The experimental models characterized by potential cellular barriers for the systemic administration of recombinant human EPO (e.g., brain, retina, spinal cord) have been found to require a minimum effective dose that is generally higher than the doses of EPO currently employed for treatment of anemia (but those used experimentally for bone marrow rescue have been much higher, as reviewed by Baron et al.79). Although acute (i.e. a few doses) administration of recombinant human EPO for treatment of tissue injury is not likely to be harmful, chronic dosing will at the least provoke increases in erythrocyte mass. This is undesirable from a rheologically perspective and could worsen injury. The recent Phase II trial of human stroke by EPO used three daily doses substantially higher than the clinical norm and, in these patients, EPO was shown to be safe and did not raise the hemoglobin concentration.80 Thus, this might represent a valuable therapeutic approach to acute CNS injury, such as brain and spinal cord trauma. On the other hand, use of EPO in chronic diseases associated with neuronal apoptosis or neuroinflammation, such as Parkinson's disease, Alzheimer disease or multiple sclerosis would be possible only if the erythropoietic effect was blocked.

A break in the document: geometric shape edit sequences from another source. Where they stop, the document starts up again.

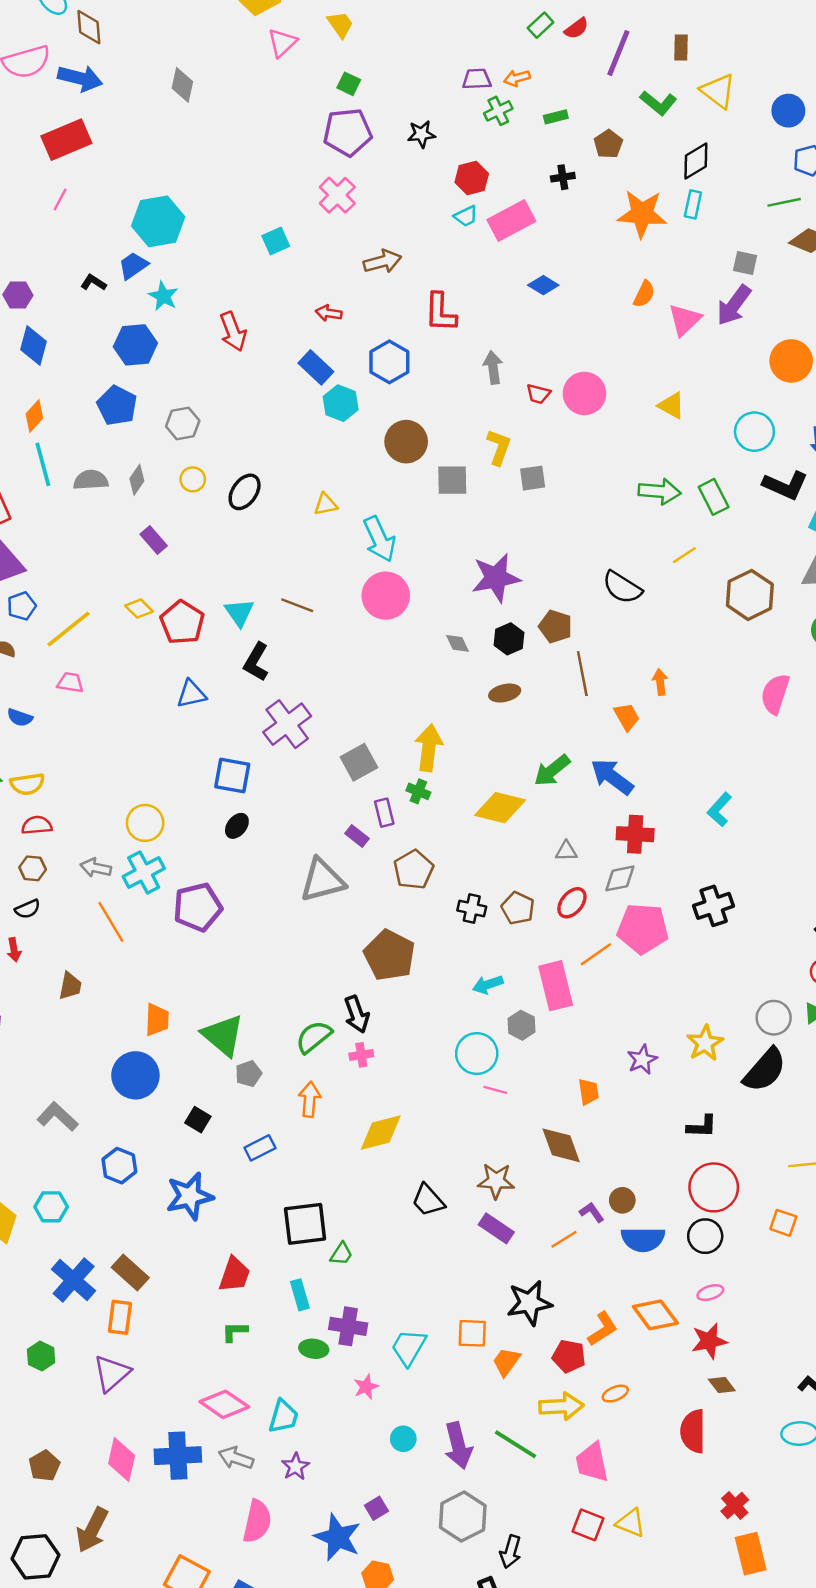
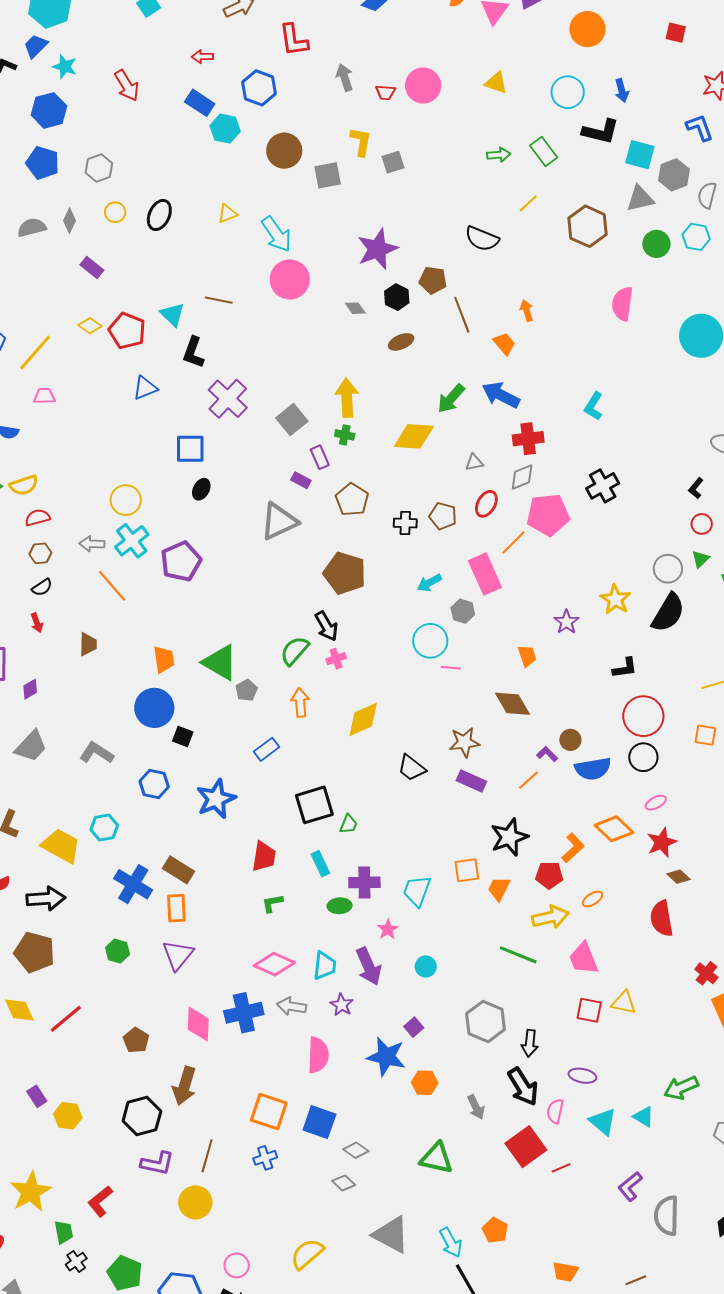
green arrow: (660, 491) -> (499, 155), size x0.7
black square: (198, 1120) -> (183, 736), moved
purple arrow: (458, 1446) -> (369, 966), moved

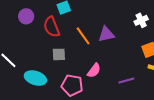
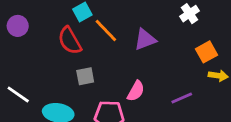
purple circle: (26, 16) -> (18, 26), moved
orange line: (83, 36) -> (106, 31), moved

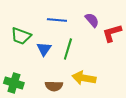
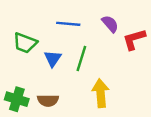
yellow arrow: (84, 78) -> (101, 93), turned 75
brown semicircle: (54, 86) -> (48, 100), moved

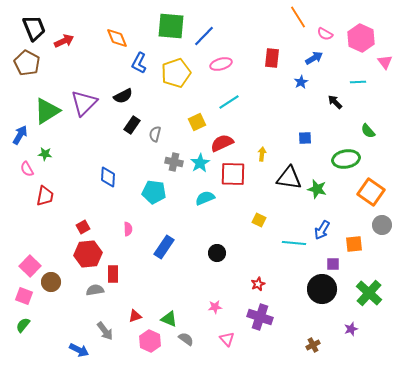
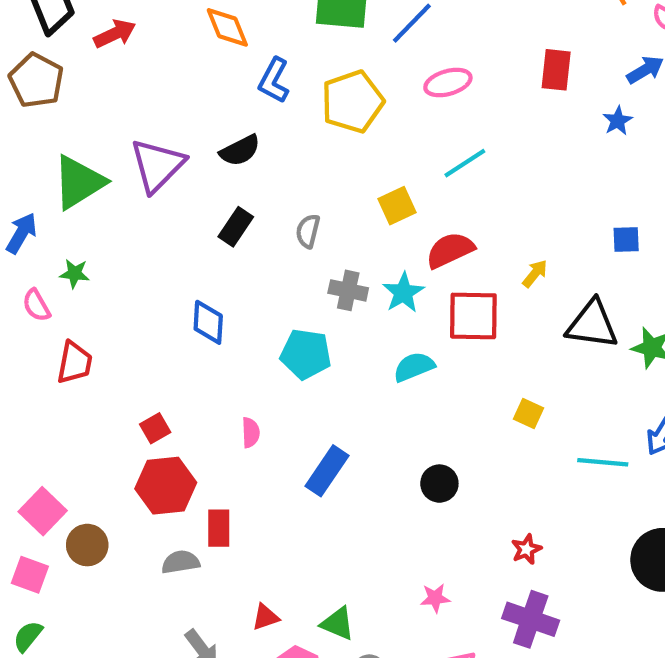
black rectangle: (132, 125) -> (236, 227), moved
yellow arrow: (262, 154) -> (535, 273), turned 32

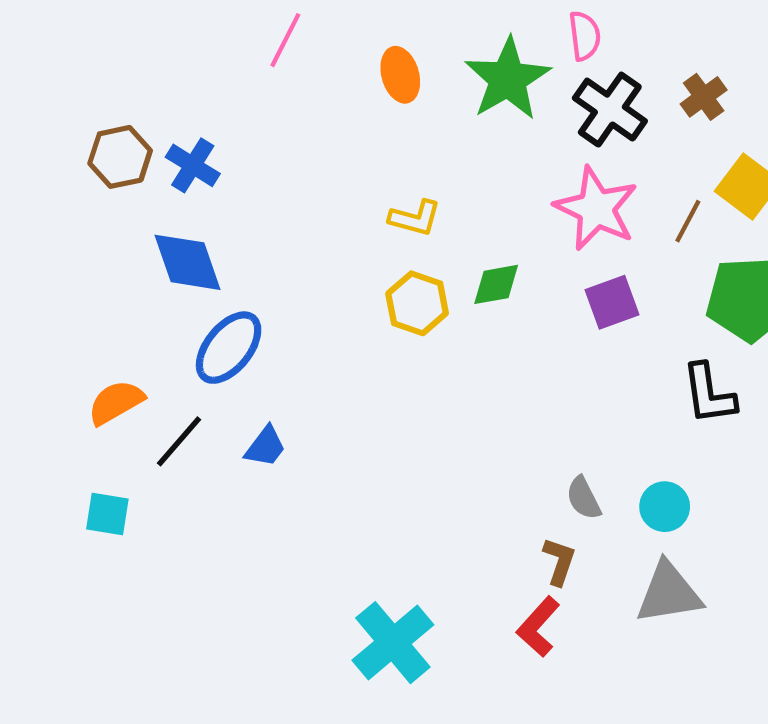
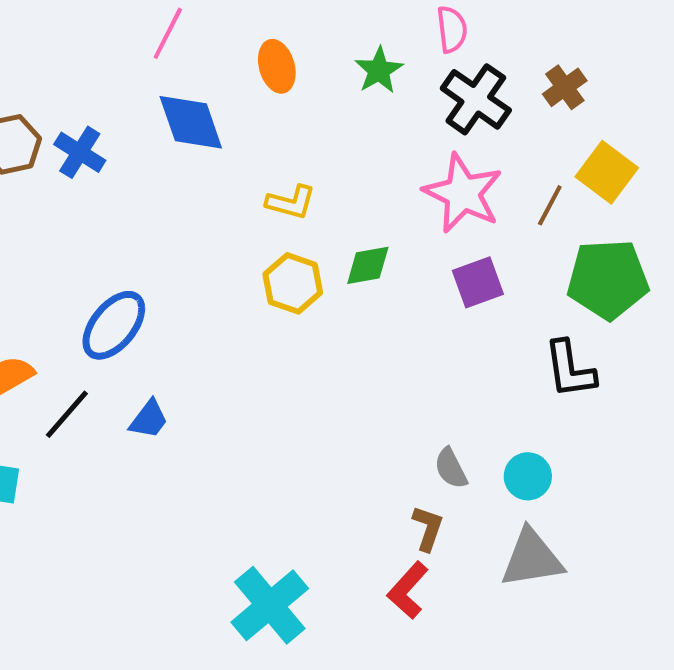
green star: (508, 79) -> (379, 70), size x0.6
blue diamond: (187, 262) -> (191, 122), moved

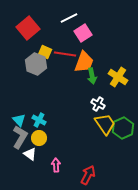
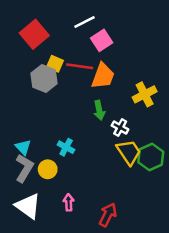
green arrow: (92, 76) -> (99, 110), moved
yellow cross: (118, 77) -> (145, 94), turned 30
cyan cross: (39, 120) -> (66, 147), moved
white triangle: (30, 154) -> (28, 206), moved, size x1.6

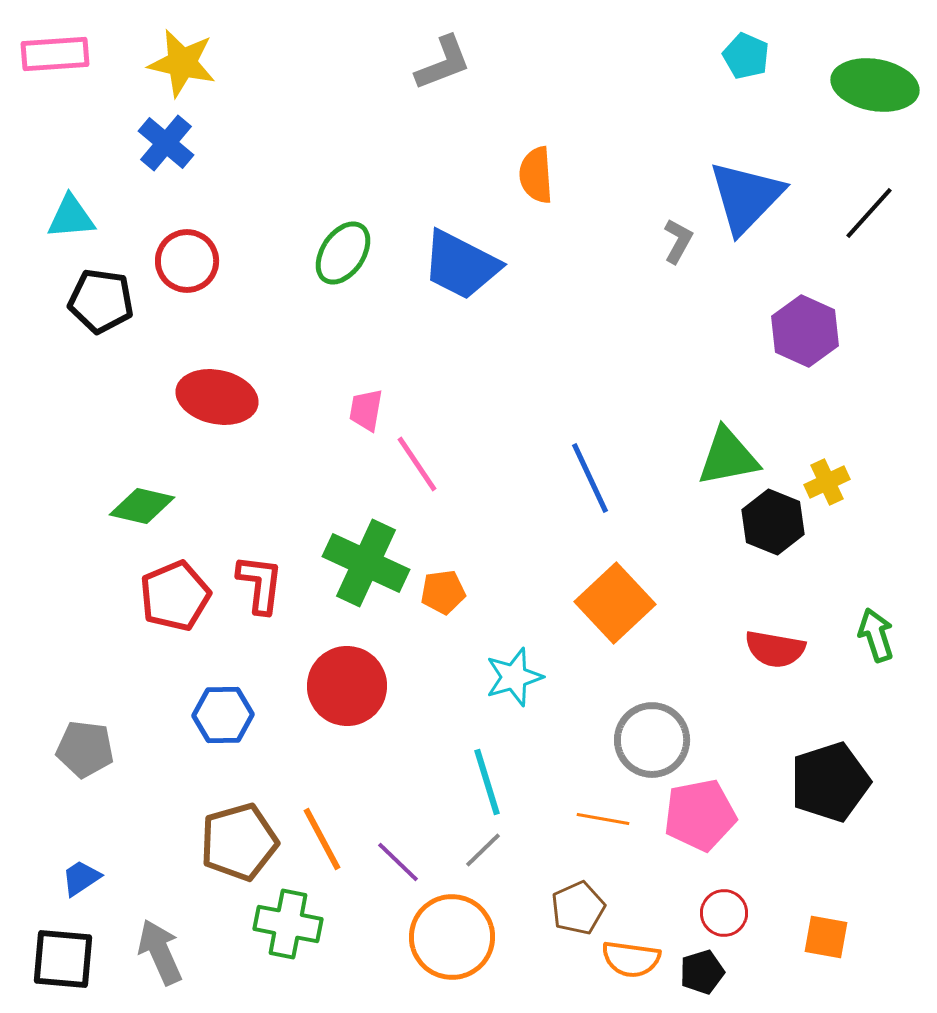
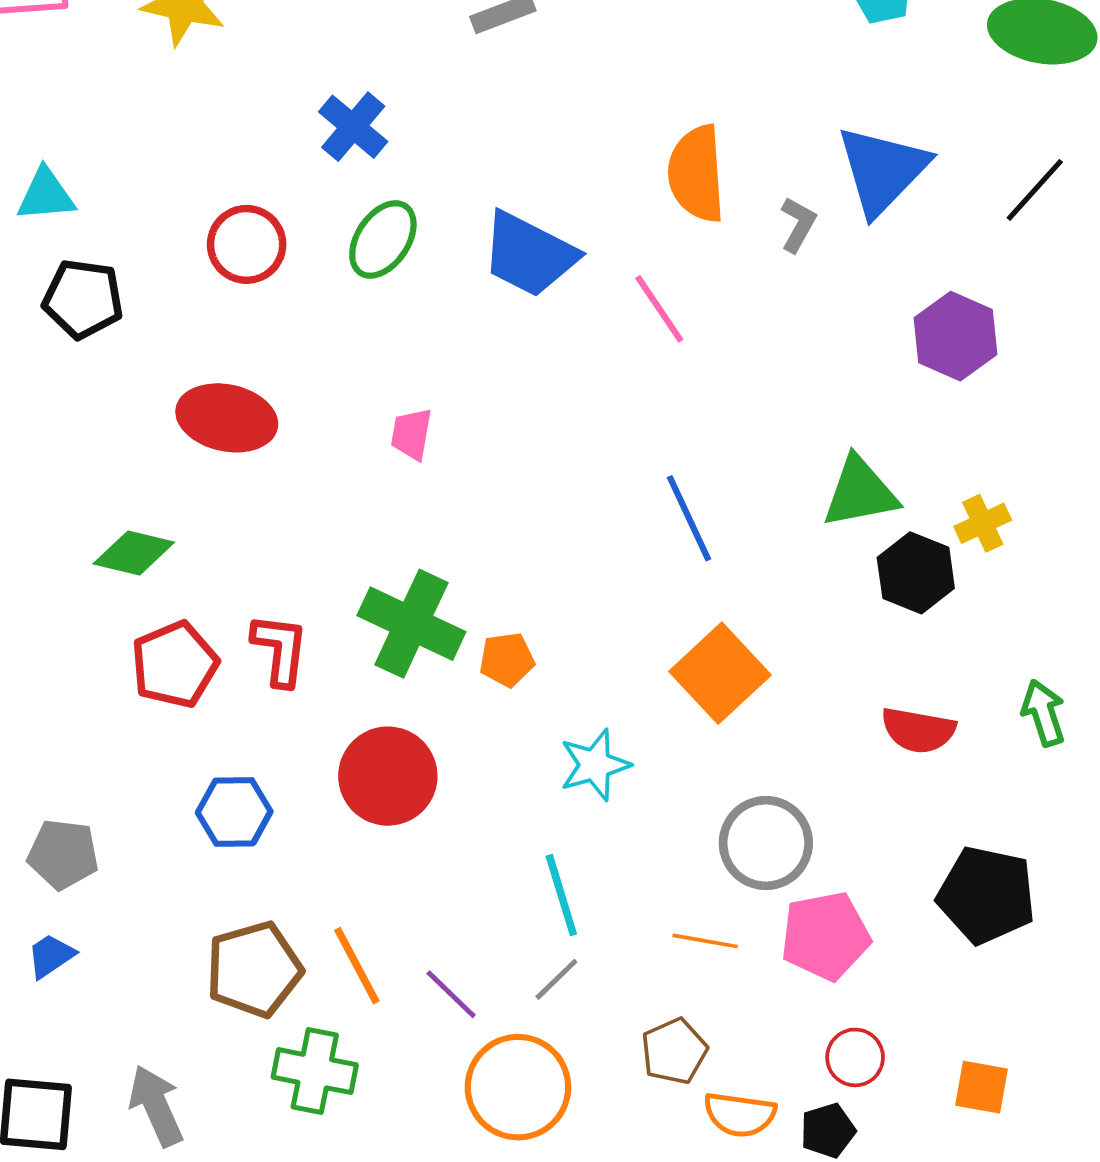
blue cross: (166, 143) -> (353, 127), moved
orange semicircle: (536, 175) -> (696, 174), moved, size x1.4
red circle: (187, 261) -> (247, 244), moved
pink line: (417, 464) -> (659, 309), moved
black pentagon: (830, 782) -> (986, 895), turned 30
blue trapezoid: (81, 878) -> (51, 956), moved

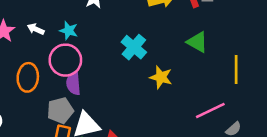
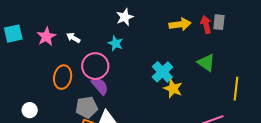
cyan star: (69, 31) -> (116, 43), moved
cyan cross: (134, 47) -> (162, 72), moved
purple semicircle: (73, 83) -> (100, 86), turned 138

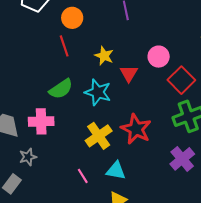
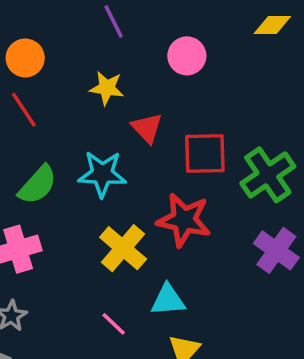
yellow star: (104, 56) -> (107, 88), moved
pink circle: (159, 57) -> (187, 56), moved
red square: (181, 80) -> (205, 153), moved, turned -32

The studies on the signaling mechanisms of the cytoprotective versus the hemopoietic actions of EPO, and the receptors involved, will help identifying molecules that retain the cytoprotective actions of EPO but not its hemopoietic effects. It was recently reported that desialylated EPO is a neuroprotective cytokine that does not induce erythrodifferentiation,81 indicating the feasibility of this approach.

In summary, EPO is a major modifier of apoptosis of multiple cell types in different tissues and organs in the setting of potential injury. However, EPO also exhibits many other actions that serve to protect cells either directly or indirectly. EPO should therefore be regarded also as a general tissue-protective cytokine.